# Oldies but goodies...



## Pyan (Apr 14, 2009)

Anyone else have a favourite game that they just keep coming back to?

Even thought the new ones may be all shiny and cool, with ultra-realistic graphics and sound, is there that game from years ago that you keep on resurrecting, because the gameplay is still exciting, or there's always something new to find out about it?

For me, it's *Age of Empires II - The Conquerors Expansion*.

Overtaken by its own makers, support dropped years ago - for me, it's still one of the best real-time strategy games around. There's something about all those little Mangudai in particular, scurrying about the landscape...

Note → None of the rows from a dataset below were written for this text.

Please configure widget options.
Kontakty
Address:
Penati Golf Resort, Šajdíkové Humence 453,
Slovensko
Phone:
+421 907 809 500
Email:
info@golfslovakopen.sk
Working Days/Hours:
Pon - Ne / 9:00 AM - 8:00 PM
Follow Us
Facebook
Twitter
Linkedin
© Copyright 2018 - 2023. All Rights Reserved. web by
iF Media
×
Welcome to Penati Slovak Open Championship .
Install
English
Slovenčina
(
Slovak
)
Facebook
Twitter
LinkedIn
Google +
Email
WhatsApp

Anyone else have an old-time favourite?


----------



## dustinzgirl (Apr 14, 2009)

Myst.
Sim City.
Doom.


----------



## Simple Simon (Apr 14, 2009)

I keep going back to Heroes of Might and Magic III. The gameplay is so enjoyable and laid back for a strategy game. I also enjoyed AoE II alot but I don't know what happened to the disk.


----------



## Grimward (Apr 14, 2009)

Graphics?  What graphics?  Oh, you mean that DOS character-cell that took over the entire screen....

Hack, now called nethack

Closest thing to D&D you could find in 1985.  <Hit the chest> "The chest smashes to splinters." <Search> "You find fruit juice....perhaps not what you were hoping for."  Hysterical.


----------



## Saeltari (Apr 14, 2009)

Baldurs Gate! 
I just found a dvd compilation with all 4 games, can't wait for it to get here!


----------



## Rodders (Apr 14, 2009)

Jedi Knight 2 and Jedi Outcast. Superb game and story. I'm hoping that it will be available with an updated engine sooner or later.


----------



## dustinzgirl (Apr 14, 2009)

Saeltari said:


> Baldurs Gate!
> I just found a dvd compilation with all 4 games, can't wait for it to get here!

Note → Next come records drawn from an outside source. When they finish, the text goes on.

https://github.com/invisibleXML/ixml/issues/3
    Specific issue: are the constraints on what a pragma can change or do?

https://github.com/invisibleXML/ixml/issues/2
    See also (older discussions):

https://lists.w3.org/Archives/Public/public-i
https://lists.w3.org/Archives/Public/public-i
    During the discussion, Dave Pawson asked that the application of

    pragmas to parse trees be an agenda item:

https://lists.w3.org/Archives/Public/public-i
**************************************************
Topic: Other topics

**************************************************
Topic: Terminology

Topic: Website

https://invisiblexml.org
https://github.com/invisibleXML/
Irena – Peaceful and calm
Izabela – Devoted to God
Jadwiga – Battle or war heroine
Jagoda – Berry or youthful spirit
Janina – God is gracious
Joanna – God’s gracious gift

Dude my kids love that game. They play it on the PC and game console (ps or x?) like made crazy.


----------



## dustinzgirl (Apr 14, 2009)

Grimward said:


> Graphics?  What graphics?  Oh, you mean that DOS character-cell that took over the entire screen....
> 
> Hack, now called nethack
> 
> Closest thing to D&D you could find in 1985.  <Hit the chest> "The chest smashes to splinters." <Search> "You find fruit juice....perhaps not what you were hoping for."  Hysterical.



My older cousin was at college in cali back then so he used to hook me up with the 'live' txt gaming when I was..uh..really little...like..toddlerish..or unborn...anyways...lol....I try to explain it to my kids and they are like...wait..you actually had to TYPE? OMG! 

Jeez. I'm not THAT ancient!

PS: STUPID DOUBLE POSTING DEMON GOT ME!


----------



## The Procrastinator (Apr 14, 2009)

Road Rash! Yeah!

Grimey you are reminding me of my first love, Might and Magic 2. 
_Your party is walking through a forest, accompanied by high tech midi footstep bips. You take a step towards one of the endlessly identical trees only to be faced with this message:_
You have found the Door to H*ll. Open? [y] [n]
[y]
De doo de doo!!! _(Highly alarming midi combat noise, signifying imminent doom and probable loss of all your forest exploration, as you can only save the game from inside an inn, which can only be found in a town, all of which are far away. Such a game saving problem makes wandering monsters so much more alarming and exciting.)_
You are being attacked by:
1 Cat From H*ll
+99 Cats from H*ll
What would you like to do?
[F]ight *lock [C]ast [R]un [W]hatever the heck other options there were
[R][R][R][R] RRRRRUUUUNNNNNNNN!! Damn you run you idiot! I told you to run! Why aren't you running! (Madly hammering on the R key) And now you're dead you idiot!

I replayed and replayed Might and Magic 3, and I still replay the heck out of Might and Magic 6.

I'm with Simon about Heroes 3, I think that's the best of the series.*


----------



## Happy Joe (Apr 14, 2009)

Games that keep returning to my machine;
Crysis Demo + mods; good for a 20 minute game fix; shoot the Koreans then drive a hummer; offroad, back to the beach where you first encounter the Koreans.
Diablo II and LOD
Quake 2 + expansions
Serious Sam; First and Second Encounters
Sacred 1+ expansion
Titan Quest + expansion
Doom 3 + expansion + Classic Doom mod
Painkiller + expansions

Enjoy!


----------



## HoopyFrood (Apr 14, 2009)

I love _Ages of Empires_, too. I had the Gold version, I think, but it went missing. Sigh.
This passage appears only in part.